Lemon Garlic Veggie Bowls

Prep 10 min

|

Cook 30 min

|

Ready in 40 min

This healthy and beautiful grain bowl is super customizable, so start by following the recipe, and then get creative! 

Ingredients

  • 1 lb. (450 g) Brussels sprouts (about 4 cups/1 L), trimmed and halved
  • 3   carrots, peeled and cut into ½" (1-cm) coins
  • 2 tbsp (30 mL) olive oil
  • 2 tbsp (30 mL) Lemon Garlic Rub
  • ¾ cup (175 mL) vegetable broth
  • ½ cup (125 mL) white quinoa, rinsed
  • 1 pkg (8 oz./250 g) plain hummus
  • ¼ cup (60 mL) water
  • 4 cups (1 L) arugula
  • 1 can (15.5 oz./439 g) reduced-sodium chickpeas, drained and rinsed
  •  Optional: Sunflower seeds

Directions

  1. Preheat the oven to 450°F (230°C).

  2. Combine the Brussels sprouts, carrots, olive oil, and 1 tbsp (15 mL) of rub in a large bowl. Toss well to coat. Transfer to a large sheet pan and bake until browned, 24–26 minutes.

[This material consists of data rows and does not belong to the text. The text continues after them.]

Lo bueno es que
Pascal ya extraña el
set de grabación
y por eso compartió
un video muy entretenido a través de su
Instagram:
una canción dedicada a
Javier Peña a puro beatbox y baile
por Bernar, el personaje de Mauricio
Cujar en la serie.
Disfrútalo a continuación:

  3. Combine the broth and quinoa in a microwave-safe bowl. Microwave, covered, for 10 minutes. Let stand for 5 minutes before fluffing with a fork.

  4. Combine the hummus, water, and remaining 1 tbsp (15 mL) of the rub. Stir until smooth.

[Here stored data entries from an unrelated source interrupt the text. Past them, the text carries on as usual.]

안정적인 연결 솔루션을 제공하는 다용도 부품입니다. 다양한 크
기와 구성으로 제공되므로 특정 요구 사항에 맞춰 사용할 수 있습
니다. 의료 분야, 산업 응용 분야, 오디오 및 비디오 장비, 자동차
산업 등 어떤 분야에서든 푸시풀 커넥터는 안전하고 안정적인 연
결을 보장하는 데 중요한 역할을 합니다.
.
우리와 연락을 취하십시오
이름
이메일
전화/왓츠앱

  5. Divide the arugula evenly into 4 bowls. Then add the vegetables, chickpeas, and quinoa to the bowls. Drizzle evenly with the hummus dressing. Sprinkle with sunflower seeds before serving, if you’d like.

Yield:

  • 4  servings

Nutrients per serving:

U.S. nutrients per serving: Calories 390, Total Fat 15 g, Saturated Fat 2 g, Cholesterol 0 mg, Sodium 760 mg, Carbohydrate 52 g, Fiber 13 g, Sugars 10 g (includes 0 g added sugar), Protein 17 g

Cook's Tips:

Easy Change-Ups

Grain Substitutes: Quinoa works great in these bowls, but you can use any grain you’d like! Try brown rice, couscous, or barley.

Protein Options: The chickpeas and quinoa give you lots of protein, but this bowl also tastes great with grilled chicken or shrimp.